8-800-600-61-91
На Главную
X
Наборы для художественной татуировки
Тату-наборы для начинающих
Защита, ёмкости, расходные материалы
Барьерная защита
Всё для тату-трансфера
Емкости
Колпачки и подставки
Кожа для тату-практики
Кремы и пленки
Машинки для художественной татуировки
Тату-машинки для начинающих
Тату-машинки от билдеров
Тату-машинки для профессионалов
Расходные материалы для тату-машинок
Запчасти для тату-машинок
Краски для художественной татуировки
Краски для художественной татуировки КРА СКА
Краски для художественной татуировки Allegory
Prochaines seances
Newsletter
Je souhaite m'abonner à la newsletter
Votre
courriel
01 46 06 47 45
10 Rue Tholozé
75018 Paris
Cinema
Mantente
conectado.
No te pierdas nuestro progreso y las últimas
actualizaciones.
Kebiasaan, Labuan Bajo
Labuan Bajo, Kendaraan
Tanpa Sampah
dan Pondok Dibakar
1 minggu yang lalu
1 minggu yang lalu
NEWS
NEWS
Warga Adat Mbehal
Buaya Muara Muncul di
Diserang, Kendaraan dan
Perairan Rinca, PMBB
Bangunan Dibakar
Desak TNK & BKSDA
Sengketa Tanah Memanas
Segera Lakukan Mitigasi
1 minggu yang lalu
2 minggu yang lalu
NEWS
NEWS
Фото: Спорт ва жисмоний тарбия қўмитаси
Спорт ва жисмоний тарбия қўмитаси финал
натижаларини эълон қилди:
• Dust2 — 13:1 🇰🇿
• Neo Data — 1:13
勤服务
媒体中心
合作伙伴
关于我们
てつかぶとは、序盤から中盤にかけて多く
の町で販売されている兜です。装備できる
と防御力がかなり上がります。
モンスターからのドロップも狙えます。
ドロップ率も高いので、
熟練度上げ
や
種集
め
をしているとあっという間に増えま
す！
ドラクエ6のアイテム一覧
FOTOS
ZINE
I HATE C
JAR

════

* [Task requirements] Repeat all of the data shown above, exactly as it appears.

* [Result of the task]
8-800-600-61-91
На Главную
X
Наборы для художественной татуировки
Тату-наборы для начинающих
Защита, ёмкости, расходные материалы
Барьерная защита
Всё для тату-трансфера
Емкости
Колпачки и подставки
Кожа для тату-практики
Кремы и пленки
Машинки для художественной татуировки
Тату-машинки для начинающих
Тату-машинки от билдеров
Тату-машинки для профессионалов
Расходные материалы для тату-машинок
Запчасти для тату-машинок
Краски для художественной татуировки
Краски для художественной татуировки КРА СКА
Краски для художественной татуировки Allegory
Prochaines seances
Newsletter
Je souhaite m'abonner à la newsletter
Votre
courriel
01 46 06 47 45
10 Rue Tholozé
75018 Paris
Cinema
Mantente
conectado.
No te pierdas nuestro progreso y las últimas
actualizaciones.
Kebiasaan, Labuan Bajo
Labuan Bajo, Kendaraan
Tanpa Sampah
dan Pondok Dibakar
1 minggu yang lalu
1 minggu yang lalu
NEWS
NEWS
Warga Adat Mbehal
Buaya Muara Muncul di
Diserang, Kendaraan dan
Perairan Rinca, PMBB
Bangunan Dibakar
Desak TNK & BKSDA
Sengketa Tanah Memanas
Segera Lakukan Mitigasi
1 minggu yang lalu
2 minggu yang lalu
NEWS
NEWS
Фото: Спорт ва жисмоний тарбия қўмитаси
Спорт ва жисмоний тарбия қўмитаси финал
натижаларини эълон қилди:
• Dust2 — 13:1 🇰🇿
• Neo Data — 1:13
勤服务
媒体中心
合作伙伴
关于我们
てつかぶとは、序盤から中盤にかけて多く
の町で販売されている兜です。装備できる
と防御力がかなり上がります。
モンスターからのドロップも狙えます。
ドロップ率も高いので、
熟練度上げ
や
種集
め
をしているとあっという間に増えま
す！
ドラクエ6のアイテム一覧
FOTOS
ZINE
I HATE C
JAR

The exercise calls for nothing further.